Vu les conclusions transmises par le RPVA le 05 septembre 2017 par la société par actions simplifiée ST DUPONT, intimée, qui demande à la cour de':

- confirmer dans l'ensemble de ses dispositions l'ordonnance entreprise,

- dire n'y avoir lieu à référé et renvoyer M. [Z] [L] à mieux se pourvoir,

- condamner M. [Z] [L] aux dépens,

La cour faisant expressément référence aux conclusions susvisées pour un plus ample exposé des prétentions et moyens des parties,

Vu l'ordonnance de clôture en date du 14 septembre 2017,

Les parties ayant précisé oralement qu'une procédure au fond venait à l'audience du bureau de jugement du 20 octobre 2017 et que le tribunal correctionnel était saisi,

SUR CE, LA COUR

EXPOSE DU LITIGE

Par acte sous seing privé en date du 02 décembre 2011, la société ST DUPONT a engagé M. [Z] [L] à compter du 02 janvier 2012 sous contrat de travail à durée indéterminée à temps plein en qualité de «'Area Manager Export'», statut cadre, niveau 6, pour lui confier le développement des marchés Moyen Orient et Europe du sud au sein de la direction EXPORT.

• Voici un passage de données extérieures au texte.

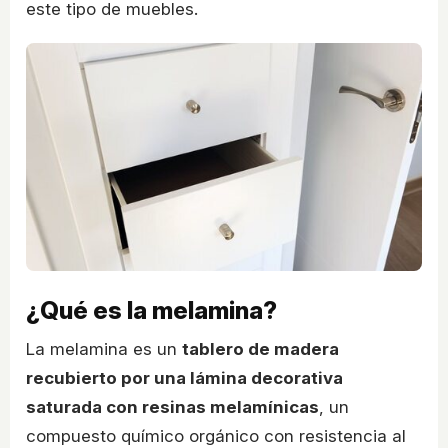
este tipo de muebles.
¿Qué es la melamina?
La melamina es un
tablero de madera
recubierto por una lámina decorativa
saturada con resinas melamínicas
, un
compuesto químico orgánico con resistencia al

A la fin de l'année 2014, la société ST DUPONT a souhaité renégocier son partenariat commercial avec la société MICHEL A. CHALHOUB INC (CHALHOUB) domiciliée dans les Emirats Arabes Unis à Dubaï, afin de relancer la distribution de ses produits au Moyen Orient en mettant en place une équipé dédiée sur zone dont M. [Z] [L] serait le responsable.

Le 03 avril 2015, M. [Z] [L] a été élu délégué du personnel titulaire et membre suppléant du comité d'établissement, puis le 23 avril 2015 il a été élu membre du comité central d'entreprise.

Après de nombreux mois de négociation, la société ST DUPONT et M. [Z] [L] ont signé le 16 octobre 2015 un avenant au contrat de travail du salarié en vue de sa mise à disposition auprès de la société CHALHOUB en qualité de «'Middle East Department Manager'», pour une durée de treize mois du 1er décembre 2015 au 31 décembre 2016 renouvelable une fois avec l'accord exprès des parties.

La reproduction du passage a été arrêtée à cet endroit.